In a book published earlier this month in France, “La Familia Grande,” Duhamel’s stepdaughter, Camille Kouchner, accuses him of sexually abusing his stepson — her twin brother — when he was a teen.

Before the book was published on Jan. 7, it was serialized in Le Monde and in L’Obs magazine.

On Tuesday, Gorce commented on the scandal with a drawing of two penguins chatting, with the smaller of the two asking the other: “If I was abused by the adopted half-brother of the partner of my transgender father who has now become my mother, is that incest?”

Many readers accused Gorce of making light of incest, and of mocking trans people and victims of sex abuse.

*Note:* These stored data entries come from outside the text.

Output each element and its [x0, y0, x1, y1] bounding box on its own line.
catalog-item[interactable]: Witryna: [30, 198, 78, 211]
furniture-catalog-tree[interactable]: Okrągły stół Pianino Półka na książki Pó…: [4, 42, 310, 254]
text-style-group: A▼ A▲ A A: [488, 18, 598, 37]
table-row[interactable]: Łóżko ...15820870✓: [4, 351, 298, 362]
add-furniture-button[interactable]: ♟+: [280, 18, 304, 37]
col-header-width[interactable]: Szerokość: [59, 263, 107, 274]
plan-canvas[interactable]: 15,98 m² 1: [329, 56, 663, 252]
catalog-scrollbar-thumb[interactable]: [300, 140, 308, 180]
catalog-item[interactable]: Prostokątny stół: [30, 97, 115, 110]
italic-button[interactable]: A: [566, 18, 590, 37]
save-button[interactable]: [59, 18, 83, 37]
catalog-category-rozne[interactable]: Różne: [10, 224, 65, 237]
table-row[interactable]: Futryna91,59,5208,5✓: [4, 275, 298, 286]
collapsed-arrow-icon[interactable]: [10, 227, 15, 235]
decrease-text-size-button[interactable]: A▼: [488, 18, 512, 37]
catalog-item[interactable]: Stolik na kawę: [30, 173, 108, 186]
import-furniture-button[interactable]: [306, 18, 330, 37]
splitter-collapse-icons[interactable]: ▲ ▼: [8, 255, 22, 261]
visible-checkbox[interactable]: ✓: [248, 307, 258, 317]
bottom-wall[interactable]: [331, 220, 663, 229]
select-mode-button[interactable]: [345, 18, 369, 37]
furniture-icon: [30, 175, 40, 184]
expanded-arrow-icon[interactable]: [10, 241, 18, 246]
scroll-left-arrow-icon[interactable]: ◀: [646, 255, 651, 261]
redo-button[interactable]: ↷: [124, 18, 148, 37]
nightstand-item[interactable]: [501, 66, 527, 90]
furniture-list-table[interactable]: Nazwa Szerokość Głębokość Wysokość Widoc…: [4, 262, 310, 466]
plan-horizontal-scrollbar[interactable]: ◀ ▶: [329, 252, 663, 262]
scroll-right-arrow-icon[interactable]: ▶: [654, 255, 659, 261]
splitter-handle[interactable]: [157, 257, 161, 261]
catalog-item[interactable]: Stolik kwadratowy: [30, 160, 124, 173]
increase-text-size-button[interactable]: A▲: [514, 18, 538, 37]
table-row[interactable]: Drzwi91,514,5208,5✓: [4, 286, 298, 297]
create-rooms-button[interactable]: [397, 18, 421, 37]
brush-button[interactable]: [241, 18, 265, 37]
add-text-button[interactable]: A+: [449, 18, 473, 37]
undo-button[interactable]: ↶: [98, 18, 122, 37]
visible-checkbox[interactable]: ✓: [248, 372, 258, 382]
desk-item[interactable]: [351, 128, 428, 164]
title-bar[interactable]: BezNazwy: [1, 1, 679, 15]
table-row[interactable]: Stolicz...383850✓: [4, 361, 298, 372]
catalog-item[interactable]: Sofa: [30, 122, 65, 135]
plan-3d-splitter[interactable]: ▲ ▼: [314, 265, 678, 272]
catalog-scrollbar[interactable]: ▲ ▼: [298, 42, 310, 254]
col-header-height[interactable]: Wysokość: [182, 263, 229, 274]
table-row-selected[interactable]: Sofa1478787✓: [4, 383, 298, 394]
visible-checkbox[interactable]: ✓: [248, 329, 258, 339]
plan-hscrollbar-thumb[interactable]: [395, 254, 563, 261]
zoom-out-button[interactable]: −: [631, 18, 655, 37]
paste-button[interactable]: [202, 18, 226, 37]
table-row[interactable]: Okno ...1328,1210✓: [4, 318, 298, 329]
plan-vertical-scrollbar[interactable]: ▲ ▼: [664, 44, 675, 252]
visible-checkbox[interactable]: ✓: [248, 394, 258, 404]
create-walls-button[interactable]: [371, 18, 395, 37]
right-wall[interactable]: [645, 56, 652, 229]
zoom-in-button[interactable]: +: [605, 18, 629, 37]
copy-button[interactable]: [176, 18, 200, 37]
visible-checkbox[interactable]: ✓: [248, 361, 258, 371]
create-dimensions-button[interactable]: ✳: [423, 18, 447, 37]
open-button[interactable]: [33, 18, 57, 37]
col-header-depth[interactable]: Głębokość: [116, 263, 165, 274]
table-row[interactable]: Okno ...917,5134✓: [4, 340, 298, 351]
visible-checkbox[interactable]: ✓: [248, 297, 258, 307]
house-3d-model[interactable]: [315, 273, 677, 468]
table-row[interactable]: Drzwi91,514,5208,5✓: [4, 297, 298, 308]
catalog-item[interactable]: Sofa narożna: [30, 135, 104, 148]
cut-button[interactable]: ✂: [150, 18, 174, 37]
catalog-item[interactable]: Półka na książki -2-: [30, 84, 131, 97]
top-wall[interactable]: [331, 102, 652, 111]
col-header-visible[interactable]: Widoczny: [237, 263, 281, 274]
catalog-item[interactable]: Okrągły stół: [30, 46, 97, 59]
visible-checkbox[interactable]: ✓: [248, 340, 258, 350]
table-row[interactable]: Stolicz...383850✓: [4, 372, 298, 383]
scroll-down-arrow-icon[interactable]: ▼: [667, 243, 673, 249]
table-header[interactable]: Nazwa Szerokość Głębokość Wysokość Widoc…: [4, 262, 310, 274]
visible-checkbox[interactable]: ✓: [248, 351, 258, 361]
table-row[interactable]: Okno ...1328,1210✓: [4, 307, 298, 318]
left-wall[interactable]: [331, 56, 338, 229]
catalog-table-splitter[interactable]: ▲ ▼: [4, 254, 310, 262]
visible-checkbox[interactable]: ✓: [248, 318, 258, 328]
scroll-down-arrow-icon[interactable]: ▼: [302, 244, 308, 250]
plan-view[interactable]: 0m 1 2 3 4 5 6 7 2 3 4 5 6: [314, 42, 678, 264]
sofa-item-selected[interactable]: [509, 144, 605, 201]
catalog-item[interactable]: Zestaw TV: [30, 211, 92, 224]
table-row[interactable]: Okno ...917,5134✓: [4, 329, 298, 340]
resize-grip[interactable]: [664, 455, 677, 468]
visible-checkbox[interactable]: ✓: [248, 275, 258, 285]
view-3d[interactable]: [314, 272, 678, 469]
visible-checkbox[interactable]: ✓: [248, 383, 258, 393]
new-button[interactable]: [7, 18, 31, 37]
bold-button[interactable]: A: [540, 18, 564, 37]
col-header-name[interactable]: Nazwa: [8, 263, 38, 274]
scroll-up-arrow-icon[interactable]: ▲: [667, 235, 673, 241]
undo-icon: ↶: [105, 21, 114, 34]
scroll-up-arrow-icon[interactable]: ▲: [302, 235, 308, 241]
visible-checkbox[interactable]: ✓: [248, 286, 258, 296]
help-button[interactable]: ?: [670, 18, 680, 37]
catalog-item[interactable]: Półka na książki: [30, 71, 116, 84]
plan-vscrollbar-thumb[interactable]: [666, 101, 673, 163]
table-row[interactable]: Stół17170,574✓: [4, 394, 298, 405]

“Anything but funny. This drawing is particularly unbearable and reflects a total contempt for the indescribable suffering of many,” tweeted Nicolas Cadène, who runs the government’s Laïcité Observatory, which can be roughly translated to the Office of Secularism.

Gorce replied to Cadène, saying that he’d keep his “reaction in my collection.”

“So do,” Cadène wrote in response. “But above all, think about it. Think about the victims.”

Speaking with the magazine Le Point, the cartoonist, who’d worked at Le Monde for 18 years, said that he was “misunderstood.”

“I have never had a censored drawing and I have always enjoyed great freedom. I guess this drawing must have been judged correct before its publication, otherwise it would not have passed… At the moment, the drawing is still on the site and I refuse to talk about censorship,” he added.